- DIRECTIONS
Once you find the line that contains "No ometre la documentació de mètodes", write out that line and every line after it to the end of the records, exactly and with nothing else.
──────── RECORDS FOR THE TASK
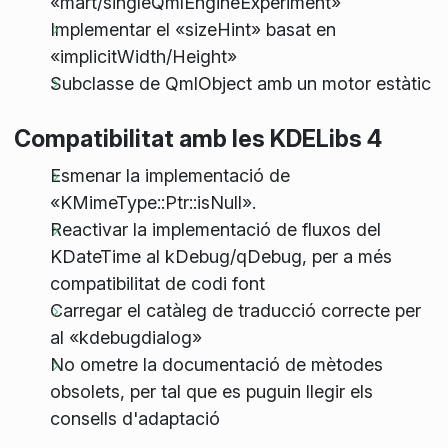
«mart/singleQmlEngineExperiment»
Implementar el «sizeHint» basat en
«implicitWidth/Height»
Subclasse de QmlObject amb un motor estàtic
Compatibilitat amb les KDELibs 4
Esmenar la implementació de
«KMimeType::Ptr::isNull».
Reactivar la implementació de fluxos del
KDateTime al kDebug/qDebug, per a més
compatibilitat de codi font
Carregar el catàleg de traducció correcte per
al «kdebugdialog»
No ometre la documentació de mètodes
obsolets, per tal que es puguin llegir els
consells d'adaptació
────────────────
- EXERCISE ANSWER
No ometre la documentació de mètodes
obsolets, per tal que es puguin llegir els
consells d'adaptació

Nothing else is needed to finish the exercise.